Rendered page images:
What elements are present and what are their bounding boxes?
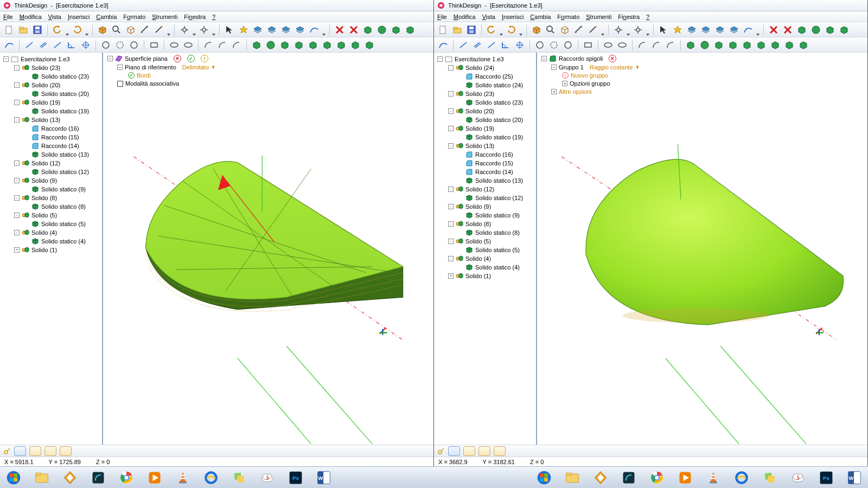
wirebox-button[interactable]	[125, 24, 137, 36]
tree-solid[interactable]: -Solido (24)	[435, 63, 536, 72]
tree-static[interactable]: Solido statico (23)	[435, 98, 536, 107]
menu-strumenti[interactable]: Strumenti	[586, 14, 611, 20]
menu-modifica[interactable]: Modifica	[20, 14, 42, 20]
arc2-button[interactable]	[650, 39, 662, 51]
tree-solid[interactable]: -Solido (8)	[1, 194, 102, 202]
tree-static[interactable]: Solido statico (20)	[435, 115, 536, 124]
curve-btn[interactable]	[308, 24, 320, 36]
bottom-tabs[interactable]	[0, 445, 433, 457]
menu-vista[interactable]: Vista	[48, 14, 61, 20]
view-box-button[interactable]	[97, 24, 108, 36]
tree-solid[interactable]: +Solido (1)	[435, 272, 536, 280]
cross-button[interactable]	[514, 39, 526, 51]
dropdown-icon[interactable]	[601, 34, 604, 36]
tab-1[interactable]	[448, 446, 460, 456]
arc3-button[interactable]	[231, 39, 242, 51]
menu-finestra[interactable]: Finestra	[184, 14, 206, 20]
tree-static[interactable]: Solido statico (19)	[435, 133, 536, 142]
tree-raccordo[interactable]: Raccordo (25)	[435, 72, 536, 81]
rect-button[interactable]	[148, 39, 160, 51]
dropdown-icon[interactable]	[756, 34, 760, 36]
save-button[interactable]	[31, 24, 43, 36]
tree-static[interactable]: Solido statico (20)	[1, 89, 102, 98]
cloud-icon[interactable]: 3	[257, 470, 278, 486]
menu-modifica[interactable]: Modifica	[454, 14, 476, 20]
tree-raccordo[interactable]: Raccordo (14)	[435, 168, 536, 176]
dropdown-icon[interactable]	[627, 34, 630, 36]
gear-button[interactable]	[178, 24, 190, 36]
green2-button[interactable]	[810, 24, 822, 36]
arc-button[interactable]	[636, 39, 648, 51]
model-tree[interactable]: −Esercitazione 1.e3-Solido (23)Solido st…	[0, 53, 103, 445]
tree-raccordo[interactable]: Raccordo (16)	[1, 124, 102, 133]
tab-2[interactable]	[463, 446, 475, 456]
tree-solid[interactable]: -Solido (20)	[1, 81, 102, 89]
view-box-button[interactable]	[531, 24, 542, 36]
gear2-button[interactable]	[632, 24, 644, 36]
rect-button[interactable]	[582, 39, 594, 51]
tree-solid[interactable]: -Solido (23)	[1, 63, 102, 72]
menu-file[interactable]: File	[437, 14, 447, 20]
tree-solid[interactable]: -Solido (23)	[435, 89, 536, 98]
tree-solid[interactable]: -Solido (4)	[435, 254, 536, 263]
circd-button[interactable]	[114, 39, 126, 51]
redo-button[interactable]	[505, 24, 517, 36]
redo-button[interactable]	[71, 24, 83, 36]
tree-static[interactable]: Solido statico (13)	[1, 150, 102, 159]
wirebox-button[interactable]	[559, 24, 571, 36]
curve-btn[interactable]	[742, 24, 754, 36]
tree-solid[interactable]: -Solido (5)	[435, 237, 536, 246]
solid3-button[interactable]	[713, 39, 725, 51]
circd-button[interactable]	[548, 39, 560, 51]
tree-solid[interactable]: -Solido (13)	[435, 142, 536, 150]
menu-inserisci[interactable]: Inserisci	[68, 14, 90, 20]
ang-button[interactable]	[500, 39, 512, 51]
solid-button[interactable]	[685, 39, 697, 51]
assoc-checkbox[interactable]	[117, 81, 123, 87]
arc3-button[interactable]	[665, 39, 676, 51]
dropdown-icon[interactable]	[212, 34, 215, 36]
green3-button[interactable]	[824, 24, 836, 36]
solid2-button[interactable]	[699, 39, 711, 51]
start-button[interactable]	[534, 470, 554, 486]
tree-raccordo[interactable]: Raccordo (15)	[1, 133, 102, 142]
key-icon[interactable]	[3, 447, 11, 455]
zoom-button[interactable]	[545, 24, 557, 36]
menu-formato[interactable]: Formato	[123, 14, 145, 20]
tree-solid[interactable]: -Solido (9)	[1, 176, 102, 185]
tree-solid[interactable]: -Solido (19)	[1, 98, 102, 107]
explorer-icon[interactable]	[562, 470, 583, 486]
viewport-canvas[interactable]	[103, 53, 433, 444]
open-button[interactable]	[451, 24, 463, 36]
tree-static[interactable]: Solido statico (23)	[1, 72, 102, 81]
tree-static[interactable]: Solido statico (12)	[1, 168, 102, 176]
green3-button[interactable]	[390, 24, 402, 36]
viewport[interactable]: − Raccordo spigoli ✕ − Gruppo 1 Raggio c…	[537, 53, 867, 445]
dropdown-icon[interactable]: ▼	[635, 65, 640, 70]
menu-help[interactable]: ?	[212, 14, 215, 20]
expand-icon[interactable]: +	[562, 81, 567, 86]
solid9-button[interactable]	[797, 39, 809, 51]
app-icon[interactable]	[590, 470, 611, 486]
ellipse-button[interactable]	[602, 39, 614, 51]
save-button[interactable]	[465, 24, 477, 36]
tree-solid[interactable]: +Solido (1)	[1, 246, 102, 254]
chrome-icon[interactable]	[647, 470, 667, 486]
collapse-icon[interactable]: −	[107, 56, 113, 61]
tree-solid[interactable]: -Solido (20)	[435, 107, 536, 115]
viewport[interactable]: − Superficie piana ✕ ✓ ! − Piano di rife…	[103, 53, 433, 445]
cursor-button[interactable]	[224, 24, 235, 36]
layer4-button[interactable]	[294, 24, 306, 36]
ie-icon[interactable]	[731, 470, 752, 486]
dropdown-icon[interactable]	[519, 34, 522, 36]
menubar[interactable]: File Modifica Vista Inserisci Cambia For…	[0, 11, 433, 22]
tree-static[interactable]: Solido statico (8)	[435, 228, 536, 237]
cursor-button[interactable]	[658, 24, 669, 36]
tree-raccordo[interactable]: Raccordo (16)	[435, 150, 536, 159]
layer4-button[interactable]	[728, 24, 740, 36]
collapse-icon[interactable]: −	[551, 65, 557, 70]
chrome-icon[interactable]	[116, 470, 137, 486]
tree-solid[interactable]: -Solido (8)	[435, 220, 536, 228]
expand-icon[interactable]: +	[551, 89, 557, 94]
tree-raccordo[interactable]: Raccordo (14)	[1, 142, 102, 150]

==

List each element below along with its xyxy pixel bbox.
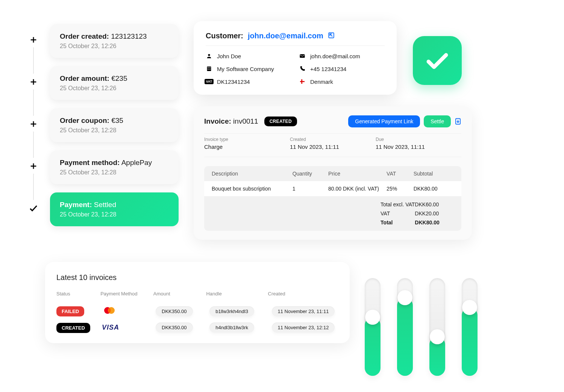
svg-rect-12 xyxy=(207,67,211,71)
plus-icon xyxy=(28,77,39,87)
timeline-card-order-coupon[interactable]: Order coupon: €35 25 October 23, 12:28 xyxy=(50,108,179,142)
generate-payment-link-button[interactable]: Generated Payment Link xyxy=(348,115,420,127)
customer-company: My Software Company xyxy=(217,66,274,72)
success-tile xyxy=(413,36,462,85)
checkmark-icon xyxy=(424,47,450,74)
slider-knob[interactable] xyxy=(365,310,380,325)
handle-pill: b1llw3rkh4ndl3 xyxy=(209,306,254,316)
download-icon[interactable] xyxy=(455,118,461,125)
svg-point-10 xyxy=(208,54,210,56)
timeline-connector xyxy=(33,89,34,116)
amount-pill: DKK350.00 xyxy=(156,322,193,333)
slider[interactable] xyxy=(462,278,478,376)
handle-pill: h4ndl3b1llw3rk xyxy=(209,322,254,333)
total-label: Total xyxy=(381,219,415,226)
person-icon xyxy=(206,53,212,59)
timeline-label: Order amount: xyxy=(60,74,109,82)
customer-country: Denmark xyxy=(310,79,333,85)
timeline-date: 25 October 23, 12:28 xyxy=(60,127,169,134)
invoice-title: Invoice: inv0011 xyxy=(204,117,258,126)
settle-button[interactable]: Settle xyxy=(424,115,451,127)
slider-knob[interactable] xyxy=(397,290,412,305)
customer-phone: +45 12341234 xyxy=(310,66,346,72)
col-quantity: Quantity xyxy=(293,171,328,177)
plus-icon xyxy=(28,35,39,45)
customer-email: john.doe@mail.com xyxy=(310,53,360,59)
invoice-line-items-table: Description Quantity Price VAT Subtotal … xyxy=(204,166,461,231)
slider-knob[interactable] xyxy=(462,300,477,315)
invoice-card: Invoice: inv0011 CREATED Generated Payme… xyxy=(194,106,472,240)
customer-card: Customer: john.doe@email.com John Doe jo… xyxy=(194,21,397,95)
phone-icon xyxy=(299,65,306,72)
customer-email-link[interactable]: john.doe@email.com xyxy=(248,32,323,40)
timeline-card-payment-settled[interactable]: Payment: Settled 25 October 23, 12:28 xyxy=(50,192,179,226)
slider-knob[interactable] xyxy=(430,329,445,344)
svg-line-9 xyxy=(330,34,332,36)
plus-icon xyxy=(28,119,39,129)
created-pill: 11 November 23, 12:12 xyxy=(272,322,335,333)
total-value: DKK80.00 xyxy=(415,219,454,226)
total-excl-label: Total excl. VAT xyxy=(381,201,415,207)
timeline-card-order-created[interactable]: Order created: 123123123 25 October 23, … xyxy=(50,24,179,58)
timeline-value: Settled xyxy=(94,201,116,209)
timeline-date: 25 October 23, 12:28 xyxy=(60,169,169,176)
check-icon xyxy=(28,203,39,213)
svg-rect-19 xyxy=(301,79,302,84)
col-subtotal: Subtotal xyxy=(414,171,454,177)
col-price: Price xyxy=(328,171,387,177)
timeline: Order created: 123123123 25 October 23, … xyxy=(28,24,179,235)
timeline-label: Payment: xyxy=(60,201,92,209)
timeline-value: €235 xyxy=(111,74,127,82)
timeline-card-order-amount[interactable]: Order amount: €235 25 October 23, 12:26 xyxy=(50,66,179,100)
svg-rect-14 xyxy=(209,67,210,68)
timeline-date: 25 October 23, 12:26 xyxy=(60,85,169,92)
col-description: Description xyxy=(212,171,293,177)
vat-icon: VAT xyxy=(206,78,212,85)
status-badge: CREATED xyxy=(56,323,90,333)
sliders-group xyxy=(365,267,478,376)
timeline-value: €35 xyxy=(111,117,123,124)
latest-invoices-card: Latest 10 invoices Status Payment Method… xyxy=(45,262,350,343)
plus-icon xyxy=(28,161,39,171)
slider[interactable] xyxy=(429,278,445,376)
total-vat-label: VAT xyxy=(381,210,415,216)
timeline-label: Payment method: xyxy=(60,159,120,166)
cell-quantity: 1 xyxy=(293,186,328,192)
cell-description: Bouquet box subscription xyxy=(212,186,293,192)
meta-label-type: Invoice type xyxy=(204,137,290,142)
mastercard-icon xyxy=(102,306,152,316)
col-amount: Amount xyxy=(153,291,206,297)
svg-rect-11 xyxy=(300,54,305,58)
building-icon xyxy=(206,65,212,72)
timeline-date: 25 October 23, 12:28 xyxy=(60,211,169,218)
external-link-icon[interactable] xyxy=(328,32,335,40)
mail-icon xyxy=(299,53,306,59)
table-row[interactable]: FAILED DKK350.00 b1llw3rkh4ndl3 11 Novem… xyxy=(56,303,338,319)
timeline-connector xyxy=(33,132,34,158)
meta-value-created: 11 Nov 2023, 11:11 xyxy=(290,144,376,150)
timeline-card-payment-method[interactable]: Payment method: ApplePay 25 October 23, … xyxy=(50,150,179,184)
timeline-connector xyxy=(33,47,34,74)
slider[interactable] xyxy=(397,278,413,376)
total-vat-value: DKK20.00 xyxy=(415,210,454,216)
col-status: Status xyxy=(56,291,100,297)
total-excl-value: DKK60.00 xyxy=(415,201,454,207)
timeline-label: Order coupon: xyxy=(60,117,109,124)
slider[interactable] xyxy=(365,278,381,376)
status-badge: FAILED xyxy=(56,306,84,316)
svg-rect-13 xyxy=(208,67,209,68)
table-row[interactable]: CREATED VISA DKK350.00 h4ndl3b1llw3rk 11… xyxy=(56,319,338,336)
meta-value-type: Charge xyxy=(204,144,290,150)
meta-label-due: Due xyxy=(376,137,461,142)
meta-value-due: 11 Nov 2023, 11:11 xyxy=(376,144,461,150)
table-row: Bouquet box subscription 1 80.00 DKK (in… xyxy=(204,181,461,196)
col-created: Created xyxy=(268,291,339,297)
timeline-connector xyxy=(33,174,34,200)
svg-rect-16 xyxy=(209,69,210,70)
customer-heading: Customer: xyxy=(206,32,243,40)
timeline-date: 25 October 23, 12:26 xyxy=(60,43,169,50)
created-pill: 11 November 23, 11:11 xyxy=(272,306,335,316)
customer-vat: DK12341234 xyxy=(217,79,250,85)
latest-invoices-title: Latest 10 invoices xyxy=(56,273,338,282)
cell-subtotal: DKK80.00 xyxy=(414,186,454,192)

* * *

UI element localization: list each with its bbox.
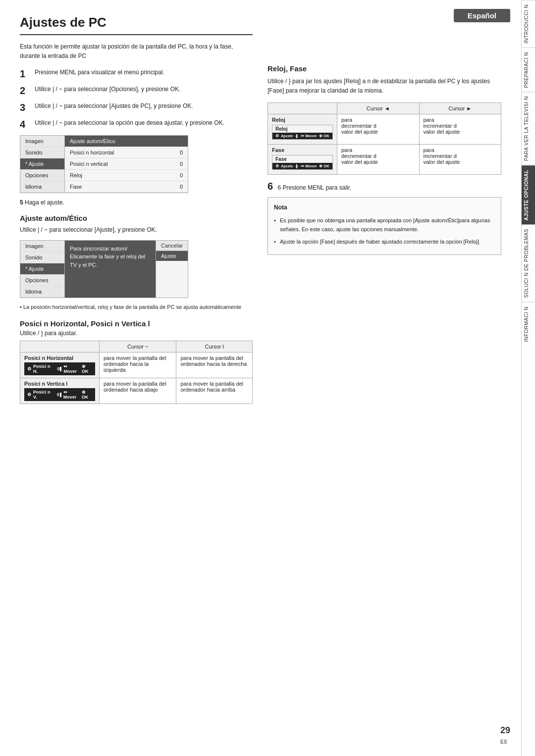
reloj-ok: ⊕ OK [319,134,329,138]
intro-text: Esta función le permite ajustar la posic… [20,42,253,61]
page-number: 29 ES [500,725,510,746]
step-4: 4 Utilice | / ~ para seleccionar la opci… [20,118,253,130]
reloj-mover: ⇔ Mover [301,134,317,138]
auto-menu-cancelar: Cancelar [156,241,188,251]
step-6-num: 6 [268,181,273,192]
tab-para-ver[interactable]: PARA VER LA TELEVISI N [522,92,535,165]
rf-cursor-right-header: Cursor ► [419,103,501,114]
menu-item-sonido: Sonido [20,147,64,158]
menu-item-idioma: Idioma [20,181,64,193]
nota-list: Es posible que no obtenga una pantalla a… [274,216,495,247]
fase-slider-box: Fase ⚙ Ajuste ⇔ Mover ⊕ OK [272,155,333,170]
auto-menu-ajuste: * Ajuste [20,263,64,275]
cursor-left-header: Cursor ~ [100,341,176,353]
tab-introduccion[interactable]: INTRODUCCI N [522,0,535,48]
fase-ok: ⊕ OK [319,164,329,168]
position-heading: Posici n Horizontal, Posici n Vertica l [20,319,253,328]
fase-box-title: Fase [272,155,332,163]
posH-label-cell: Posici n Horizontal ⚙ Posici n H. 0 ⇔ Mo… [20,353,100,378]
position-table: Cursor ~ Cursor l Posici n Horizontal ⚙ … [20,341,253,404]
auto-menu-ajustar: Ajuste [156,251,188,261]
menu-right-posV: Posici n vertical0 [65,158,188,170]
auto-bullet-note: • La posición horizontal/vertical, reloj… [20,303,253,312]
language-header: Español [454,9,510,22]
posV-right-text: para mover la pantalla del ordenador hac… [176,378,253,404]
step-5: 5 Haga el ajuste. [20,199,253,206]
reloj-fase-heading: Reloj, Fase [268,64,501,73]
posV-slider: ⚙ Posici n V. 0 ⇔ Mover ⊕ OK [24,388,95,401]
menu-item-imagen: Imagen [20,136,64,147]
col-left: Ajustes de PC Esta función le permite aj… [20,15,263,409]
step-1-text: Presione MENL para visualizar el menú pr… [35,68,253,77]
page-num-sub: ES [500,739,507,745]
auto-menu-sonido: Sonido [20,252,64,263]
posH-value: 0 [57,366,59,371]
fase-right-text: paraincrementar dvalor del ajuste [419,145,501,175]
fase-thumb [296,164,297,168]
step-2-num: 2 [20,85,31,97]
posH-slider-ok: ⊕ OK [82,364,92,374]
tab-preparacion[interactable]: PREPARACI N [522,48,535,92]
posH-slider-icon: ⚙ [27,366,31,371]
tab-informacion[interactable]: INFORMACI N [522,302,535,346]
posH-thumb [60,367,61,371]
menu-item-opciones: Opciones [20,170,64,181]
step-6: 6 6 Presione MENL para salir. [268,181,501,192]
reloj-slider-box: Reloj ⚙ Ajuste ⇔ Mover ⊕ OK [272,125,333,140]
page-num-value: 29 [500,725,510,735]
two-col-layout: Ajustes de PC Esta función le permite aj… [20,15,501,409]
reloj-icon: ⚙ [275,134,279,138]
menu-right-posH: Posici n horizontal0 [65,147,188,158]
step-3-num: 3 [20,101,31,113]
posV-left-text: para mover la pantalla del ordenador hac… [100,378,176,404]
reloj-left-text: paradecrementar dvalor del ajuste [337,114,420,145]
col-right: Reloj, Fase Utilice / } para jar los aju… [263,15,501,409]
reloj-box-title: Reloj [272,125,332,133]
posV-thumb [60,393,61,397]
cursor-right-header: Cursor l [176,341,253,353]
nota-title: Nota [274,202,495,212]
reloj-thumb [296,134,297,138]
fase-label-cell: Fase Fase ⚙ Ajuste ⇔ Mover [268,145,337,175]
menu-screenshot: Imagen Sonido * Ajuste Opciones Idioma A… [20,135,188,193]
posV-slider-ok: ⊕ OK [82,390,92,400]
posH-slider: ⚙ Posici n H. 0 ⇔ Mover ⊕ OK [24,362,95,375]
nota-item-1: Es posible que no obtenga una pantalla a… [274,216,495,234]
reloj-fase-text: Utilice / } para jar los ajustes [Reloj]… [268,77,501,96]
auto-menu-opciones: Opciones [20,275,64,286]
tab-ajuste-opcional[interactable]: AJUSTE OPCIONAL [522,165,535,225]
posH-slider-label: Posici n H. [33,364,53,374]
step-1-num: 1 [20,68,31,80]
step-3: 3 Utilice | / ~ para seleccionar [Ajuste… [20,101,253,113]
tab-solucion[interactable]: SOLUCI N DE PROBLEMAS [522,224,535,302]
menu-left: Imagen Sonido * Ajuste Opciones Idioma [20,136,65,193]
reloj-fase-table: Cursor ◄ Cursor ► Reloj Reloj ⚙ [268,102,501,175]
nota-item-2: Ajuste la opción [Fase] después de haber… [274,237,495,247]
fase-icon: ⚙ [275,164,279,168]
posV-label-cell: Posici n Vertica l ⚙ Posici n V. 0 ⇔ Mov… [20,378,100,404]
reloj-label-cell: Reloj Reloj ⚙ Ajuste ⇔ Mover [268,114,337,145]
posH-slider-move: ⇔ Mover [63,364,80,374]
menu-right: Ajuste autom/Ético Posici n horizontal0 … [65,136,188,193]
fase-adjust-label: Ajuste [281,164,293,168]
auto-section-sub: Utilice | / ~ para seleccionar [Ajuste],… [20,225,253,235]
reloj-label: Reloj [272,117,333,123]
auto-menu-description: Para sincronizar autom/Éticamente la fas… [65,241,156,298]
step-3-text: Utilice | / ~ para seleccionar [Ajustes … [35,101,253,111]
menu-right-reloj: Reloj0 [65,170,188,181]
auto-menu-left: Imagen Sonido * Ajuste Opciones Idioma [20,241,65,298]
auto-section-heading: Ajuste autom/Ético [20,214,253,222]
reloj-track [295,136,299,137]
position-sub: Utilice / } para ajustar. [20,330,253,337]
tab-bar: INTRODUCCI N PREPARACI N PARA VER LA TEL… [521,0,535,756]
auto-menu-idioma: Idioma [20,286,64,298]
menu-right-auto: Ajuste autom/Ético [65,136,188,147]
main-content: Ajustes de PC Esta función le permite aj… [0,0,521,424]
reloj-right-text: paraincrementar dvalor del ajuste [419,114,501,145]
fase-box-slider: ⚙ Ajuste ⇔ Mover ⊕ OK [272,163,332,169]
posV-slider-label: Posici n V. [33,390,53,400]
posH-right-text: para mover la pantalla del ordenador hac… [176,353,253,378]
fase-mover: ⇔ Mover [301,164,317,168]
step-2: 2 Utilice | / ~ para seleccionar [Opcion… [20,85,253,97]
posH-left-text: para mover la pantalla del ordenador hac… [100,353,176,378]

» WHAT IS NEEDED
Check each line above for the word "posV" and give the number of lines that have it, nothing else.

» SOLUTION TO THIS EXERCISE
8